Hello!
How can ask my scipt to print every word in a url page that starts with the letter "A" in this case?
This is my code:

from bs4 import BeautifulSoup
import urllib2

url = 'http://www.thefamouspeople.com/singers.php'
html = urllib2.urlopen(url).read()
soup = BeautifulSoup(html)
for word in soup.text:
    if soup.text.startswith('A'):
        print soup.text

But it doesn't print anything for output.
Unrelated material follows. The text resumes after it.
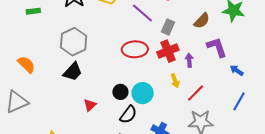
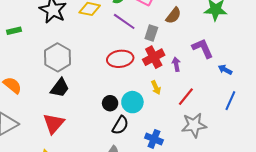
brown semicircle: (202, 21) -> (173, 16), moved
yellow arrow: (175, 81) -> (156, 88), moved
red triangle: (90, 105) -> (54, 123), moved, size x1.6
Well i changed it into this:

for word in soup.text:
    if word.startswith('A'):
        print word

But now the output is this: (many A letter)

A
A
A
A
A
.
.

What is the type of soup.text ? try

print(type(soup.text))

if it is a string (type str), you could try

import re
for word in re.findall(r'\b\w+\b', soup.text):
    ...

I want the script to find all the names of singers that starts with the latter "A" in a url page. First i asked my script to check the content of all <il> and <td> tags but now i want to change it.
I want the script to check the url page i gave to it and then find and save all the names of singers on that page that starts with the letter "A". It's my homework and i don't know how to do that. Friends suggest me using dictionary to check words with it to find if they are names of human or not. But the homework asks me not to do that.
So now i want my script to find every word that start with "A" in that url page and print it for me. Then i should find a way to ask my crawle just save those words starting with "A" that are singers names.
Very difficult!!!

Edited 1 Year Ago by Niloofar24

Go to google and check around for google python class babynames, they have a solution presented as well. The idea is to extract people names from a table from a webpage. Seems kind of the same thing, so check it out

Edited 1 Year Ago by Slavi

So now i want my script to find every word that start with "A" in that url page >and print it for me. Then i should find a way to ask my crawle just save those >words starting with "A" that are singers names.
Very difficult!!!

That would be nightmare,and you would have to clean up a lot of rubbish text.
This is just one word that start with A Ajax.Request(,
that i saw when i quickly looked at source you get from that page.

You have to find a tag that give you info you want.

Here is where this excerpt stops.